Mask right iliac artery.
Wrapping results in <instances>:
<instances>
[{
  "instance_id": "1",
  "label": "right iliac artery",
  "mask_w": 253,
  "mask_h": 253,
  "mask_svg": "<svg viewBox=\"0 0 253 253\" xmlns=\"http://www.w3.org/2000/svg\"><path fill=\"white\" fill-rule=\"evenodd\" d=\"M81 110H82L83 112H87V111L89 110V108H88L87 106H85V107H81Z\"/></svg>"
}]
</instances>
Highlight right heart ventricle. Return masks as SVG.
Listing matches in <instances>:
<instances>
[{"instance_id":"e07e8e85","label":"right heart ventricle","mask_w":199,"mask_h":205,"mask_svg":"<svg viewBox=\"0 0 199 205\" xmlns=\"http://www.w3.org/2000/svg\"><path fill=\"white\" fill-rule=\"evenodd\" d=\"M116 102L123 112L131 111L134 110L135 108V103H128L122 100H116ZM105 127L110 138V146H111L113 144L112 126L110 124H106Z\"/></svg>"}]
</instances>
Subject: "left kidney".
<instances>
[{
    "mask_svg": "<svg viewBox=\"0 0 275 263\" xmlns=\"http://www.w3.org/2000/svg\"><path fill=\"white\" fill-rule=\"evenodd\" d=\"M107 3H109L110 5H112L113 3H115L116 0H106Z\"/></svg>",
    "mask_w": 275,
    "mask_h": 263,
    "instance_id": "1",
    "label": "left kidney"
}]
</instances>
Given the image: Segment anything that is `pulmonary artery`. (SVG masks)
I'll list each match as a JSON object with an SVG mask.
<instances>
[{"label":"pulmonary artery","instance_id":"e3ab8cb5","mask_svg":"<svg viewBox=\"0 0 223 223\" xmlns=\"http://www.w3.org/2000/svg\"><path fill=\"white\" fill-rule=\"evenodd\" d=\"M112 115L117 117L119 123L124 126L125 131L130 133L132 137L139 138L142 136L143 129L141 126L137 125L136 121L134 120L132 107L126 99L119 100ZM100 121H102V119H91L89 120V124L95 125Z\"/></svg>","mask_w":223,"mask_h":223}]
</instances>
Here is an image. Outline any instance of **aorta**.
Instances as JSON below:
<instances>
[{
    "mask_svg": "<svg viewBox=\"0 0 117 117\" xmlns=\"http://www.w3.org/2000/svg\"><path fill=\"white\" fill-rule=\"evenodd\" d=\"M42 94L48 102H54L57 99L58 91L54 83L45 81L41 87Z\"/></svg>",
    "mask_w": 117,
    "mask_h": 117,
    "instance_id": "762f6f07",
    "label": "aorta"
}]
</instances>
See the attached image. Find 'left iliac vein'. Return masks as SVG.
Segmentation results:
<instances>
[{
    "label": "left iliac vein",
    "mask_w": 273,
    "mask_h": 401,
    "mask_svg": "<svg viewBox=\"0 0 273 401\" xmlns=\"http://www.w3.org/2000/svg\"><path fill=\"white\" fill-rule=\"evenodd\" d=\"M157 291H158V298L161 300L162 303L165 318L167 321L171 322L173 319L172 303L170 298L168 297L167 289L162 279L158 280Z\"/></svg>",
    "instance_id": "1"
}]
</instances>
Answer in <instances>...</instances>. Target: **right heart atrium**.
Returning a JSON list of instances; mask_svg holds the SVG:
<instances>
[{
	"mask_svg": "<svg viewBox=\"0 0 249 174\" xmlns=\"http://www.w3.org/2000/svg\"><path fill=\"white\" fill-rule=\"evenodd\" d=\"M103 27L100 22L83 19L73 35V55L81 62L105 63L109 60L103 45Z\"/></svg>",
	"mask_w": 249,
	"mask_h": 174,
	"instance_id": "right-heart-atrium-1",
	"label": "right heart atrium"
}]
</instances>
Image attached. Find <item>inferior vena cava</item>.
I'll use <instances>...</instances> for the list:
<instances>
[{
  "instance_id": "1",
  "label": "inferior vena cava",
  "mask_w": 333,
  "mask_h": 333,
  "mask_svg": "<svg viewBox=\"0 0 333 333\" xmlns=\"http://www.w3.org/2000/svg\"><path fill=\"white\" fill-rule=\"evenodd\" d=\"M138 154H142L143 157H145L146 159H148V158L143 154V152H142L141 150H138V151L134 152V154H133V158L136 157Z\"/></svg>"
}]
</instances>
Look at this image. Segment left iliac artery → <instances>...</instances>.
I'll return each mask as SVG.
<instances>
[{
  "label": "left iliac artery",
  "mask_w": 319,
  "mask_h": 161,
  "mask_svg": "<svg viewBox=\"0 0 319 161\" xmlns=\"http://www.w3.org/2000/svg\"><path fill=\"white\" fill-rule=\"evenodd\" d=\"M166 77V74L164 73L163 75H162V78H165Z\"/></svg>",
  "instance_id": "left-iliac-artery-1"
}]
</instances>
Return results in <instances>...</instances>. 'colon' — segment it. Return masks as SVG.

## [GOAL OF THE EXERCISE]
The whole set of records needs to be written out exactly.

## [SOLUTION FOR THIS TASK]
Mask right iliac artery.
Wrapping results in <instances>:
<instances>
[{
  "instance_id": "1",
  "label": "right iliac artery",
  "mask_w": 253,
  "mask_h": 253,
  "mask_svg": "<svg viewBox=\"0 0 253 253\" xmlns=\"http://www.w3.org/2000/svg\"><path fill=\"white\" fill-rule=\"evenodd\" d=\"M81 110H82L83 112H87V111L89 110V108H88L87 106H85V107H81Z\"/></svg>"
}]
</instances>
Highlight right heart ventricle. Return masks as SVG.
Listing matches in <instances>:
<instances>
[{"instance_id":"e07e8e85","label":"right heart ventricle","mask_w":199,"mask_h":205,"mask_svg":"<svg viewBox=\"0 0 199 205\" xmlns=\"http://www.w3.org/2000/svg\"><path fill=\"white\" fill-rule=\"evenodd\" d=\"M116 102L123 112L131 111L134 110L135 108V103H128L122 100H116ZM105 127L110 138V146H111L113 144L112 126L110 124H106Z\"/></svg>"}]
</instances>
Subject: "left kidney".
<instances>
[{
    "mask_svg": "<svg viewBox=\"0 0 275 263\" xmlns=\"http://www.w3.org/2000/svg\"><path fill=\"white\" fill-rule=\"evenodd\" d=\"M107 3H109L110 5H112L113 3H115L116 0H106Z\"/></svg>",
    "mask_w": 275,
    "mask_h": 263,
    "instance_id": "1",
    "label": "left kidney"
}]
</instances>
Given the image: Segment anything that is `pulmonary artery`. (SVG masks)
I'll list each match as a JSON object with an SVG mask.
<instances>
[{"label":"pulmonary artery","instance_id":"e3ab8cb5","mask_svg":"<svg viewBox=\"0 0 223 223\" xmlns=\"http://www.w3.org/2000/svg\"><path fill=\"white\" fill-rule=\"evenodd\" d=\"M112 115L117 117L119 123L124 126L125 131L130 133L132 137L139 138L142 136L143 129L141 126L137 125L136 121L134 120L132 107L126 99L119 100ZM100 121H102V119H91L89 120V124L95 125Z\"/></svg>","mask_w":223,"mask_h":223}]
</instances>
Here is an image. Outline any instance of **aorta**.
Instances as JSON below:
<instances>
[{
    "mask_svg": "<svg viewBox=\"0 0 117 117\" xmlns=\"http://www.w3.org/2000/svg\"><path fill=\"white\" fill-rule=\"evenodd\" d=\"M42 94L48 102H54L57 99L58 91L54 83L45 81L41 87Z\"/></svg>",
    "mask_w": 117,
    "mask_h": 117,
    "instance_id": "762f6f07",
    "label": "aorta"
}]
</instances>
See the attached image. Find 'left iliac vein'. Return masks as SVG.
Segmentation results:
<instances>
[{
    "label": "left iliac vein",
    "mask_w": 273,
    "mask_h": 401,
    "mask_svg": "<svg viewBox=\"0 0 273 401\" xmlns=\"http://www.w3.org/2000/svg\"><path fill=\"white\" fill-rule=\"evenodd\" d=\"M157 291H158V298L161 300L162 303L165 318L167 321L171 322L173 319L172 303L170 298L168 297L167 289L162 279L158 280Z\"/></svg>",
    "instance_id": "1"
}]
</instances>
Answer in <instances>...</instances>. Target: **right heart atrium**.
Returning a JSON list of instances; mask_svg holds the SVG:
<instances>
[{
	"mask_svg": "<svg viewBox=\"0 0 249 174\" xmlns=\"http://www.w3.org/2000/svg\"><path fill=\"white\" fill-rule=\"evenodd\" d=\"M103 27L100 22L83 19L73 35V55L81 62L105 63L109 60L103 45Z\"/></svg>",
	"mask_w": 249,
	"mask_h": 174,
	"instance_id": "right-heart-atrium-1",
	"label": "right heart atrium"
}]
</instances>
Image attached. Find <item>inferior vena cava</item>.
I'll use <instances>...</instances> for the list:
<instances>
[{
  "instance_id": "1",
  "label": "inferior vena cava",
  "mask_w": 333,
  "mask_h": 333,
  "mask_svg": "<svg viewBox=\"0 0 333 333\" xmlns=\"http://www.w3.org/2000/svg\"><path fill=\"white\" fill-rule=\"evenodd\" d=\"M138 154H142L143 157H145L146 159H148V158L143 154V152H142L141 150H138V151L134 152V154H133V158L136 157Z\"/></svg>"
}]
</instances>
Look at this image. Segment left iliac artery → <instances>...</instances>.
I'll return each mask as SVG.
<instances>
[{
  "label": "left iliac artery",
  "mask_w": 319,
  "mask_h": 161,
  "mask_svg": "<svg viewBox=\"0 0 319 161\" xmlns=\"http://www.w3.org/2000/svg\"><path fill=\"white\" fill-rule=\"evenodd\" d=\"M166 77V74L164 73L163 75H162V78H165Z\"/></svg>",
  "instance_id": "left-iliac-artery-1"
}]
</instances>
Return results in <instances>...</instances>. 'colon' — segment it. Return masks as SVG.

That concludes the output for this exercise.